Several limitations of this study should be acknowledged. First, the use of abstracts rather than full-text articles may limit contextual depth and contribute to classification variability for both human and machine reviewers. Second, the absence of an externally validated ground truth prevents definitive conclusions about classification correctness. Third, the relatively small sample size used for intra-rater reliability analysis limits the statistical robustness of those estimates. Additionally, the confidence intervals reported for Kappa statistics are approximate, reflecting the absence of full contingency table data. These limitations suggest that the findings should be interpreted as exploratory and provide a foundation for future investigation.

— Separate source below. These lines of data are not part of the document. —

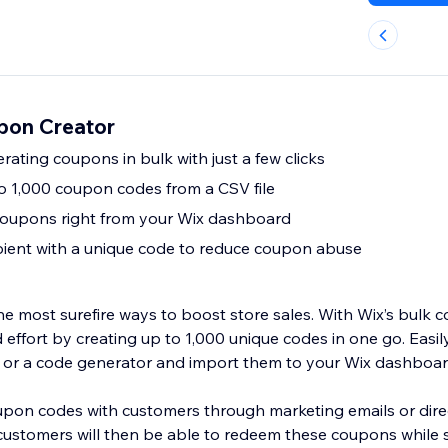
pon Creator
ating coupons in bulk with just a few clicks
to 1,000 coupon codes from a CSV file
coupons right from your Wix dashboard
pient with a unique code to reduce coupon abuse
e most surefire ways to boost store sales. With Wix’s bulk c
 effort by creating up to 1,000 unique codes in one go. Easi
e or a code generator and import them to your Wix dashboa
pon codes with customers through marketing emails or dire
customers will then be able to redeem these coupons while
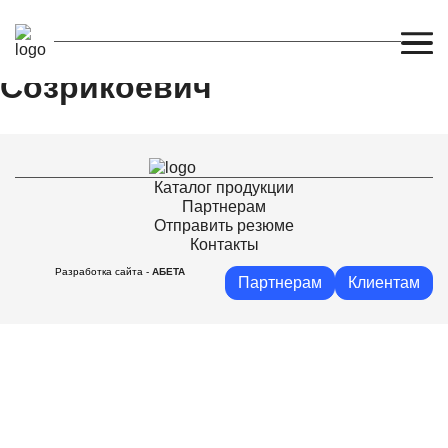
Калаев Сосланбек
Созрикоевич
Каталог продукции
Партнерам
Отправить резюме
Контакты
Разработка сайта -
АБЕТА
Партнерам
Клиентам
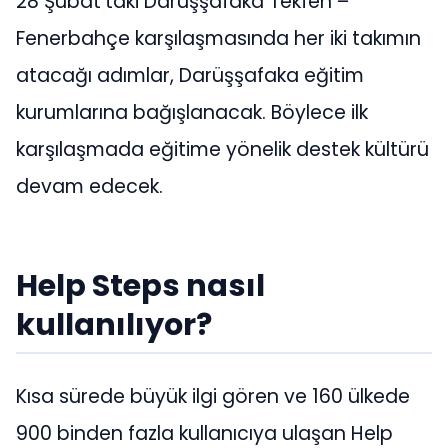
28 Şubat’taki Darüşşafaka Tekfen –
Fenerbahçe karşılaşmasında her iki takımın
atacağı adımlar, Darüşşafaka eğitim
kurumlarına bağışlanacak. Böylece ilk
karşılaşmada eğitime yönelik destek kültürü
devam edecek.
Help Steps nasıl
kullanılıyor?
Kısa sürede büyük ilgi gören ve 160 ülkede
900 binden fazla kullanıcıya ulaşan Help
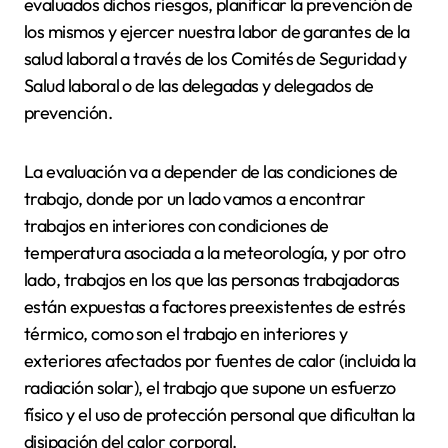
evaluados dichos riesgos, planificar la prevención de
los mismos y ejercer nuestra labor de garantes de la
salud laboral a través de los Comités de Seguridad y
Salud laboral o de las delegadas y delegados de
prevención.
La evaluación va a depender de las condiciones de
trabajo, donde por un lado vamos a encontrar
trabajos en interiores con condiciones de
temperatura asociada a la meteorología, y por otro
lado,
trabajos en los que las personas trabajadoras
están expuestas a factores preexistentes de estrés
térmico, como son el trabajo en interiores y
exteriores afectados por
fuentes de calor (incluida la
radiación solar), el trabajo que supone un esfuerzo
físico y el uso de protección personal que dificultan la
disipación del calor corporal.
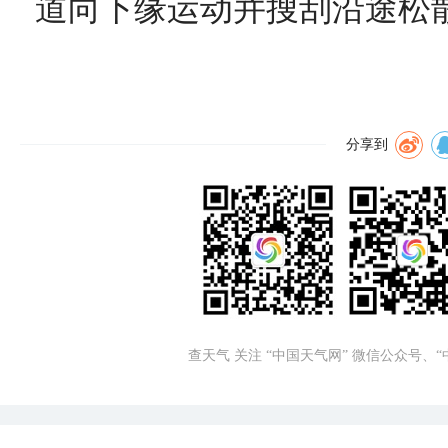
道向下缘运动并搜刮沿途松
分享到
查天气 关注 “中国天气网” 微信公众号、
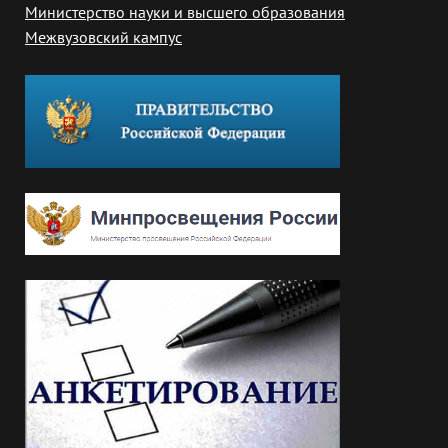
Министерство науки и высшего образования
Межвузовский кампус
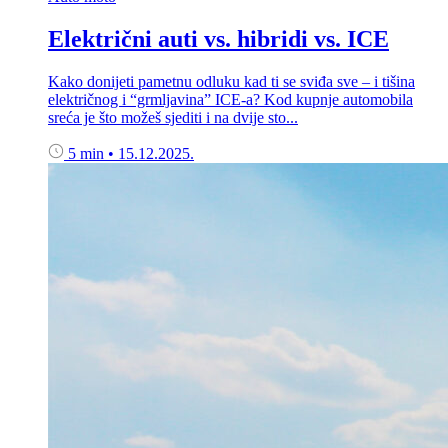
Električni auti vs. hibridi vs. ICE
Kako donijeti pametnu odluku kad ti se sviđa sve – i tišina
električnog i “grmljavina” ICE-a? Kod kupnje automobila
sreća je što možeš sjediti i na dvije sto...
5 min
•
15.12.2025.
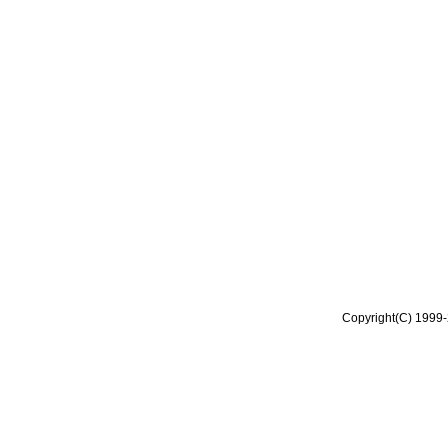
Copyright(C) 1999-2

Future research can extend this work in several directions. First, incorporating full-text analysis may improve classification performance and reduce ambiguity. Second, exploring multiple topic modeling configurations and systematic hyperparameter tuning could enhance model robustness and interpretability. Third, the inclusion of additional agreement metrics, such as Fleiss’ Kappa or Krippendorff’s Alpha, would provide a more comprehensive evaluation of multi-rater agreement. Fourth, integrating supervised learning approaches and comparing them with unsupervised methods may offer further insights into classification performance. Finally, the incorporation of visualizations, such as workflow diagrams of the NLP pipeline, could enhance both the interpretability and transparency of the analytical process.
Emerging approaches, including uncertainty-aware models and large language models (LLMs), such as ChatGPT [
27], present promising opportunities to enhance automated literature review processes. These methods may provide improved contextual understanding and probabilistic confidence estimates, addressing some of the limitations of traditional topic modeling techniques.
Overall, this study supports the role of NLP as a complementary tool in systematic review workflows. Rather than replacing human expertise, automated methods can enhance efficiency, consistency, and scalability. The integration of computational approaches with expert judgment represents a promising direction for improving the reliability and reproducibility of systematic reviews in clinical psychiatry and related fields.
By systematically examining both human variability and machine consistency, this study provides a practical and scalable framework for integrating computational methods into systematic review workflows, contributing to more reproducible and reliable evidence synthesis in data-intensive research domains.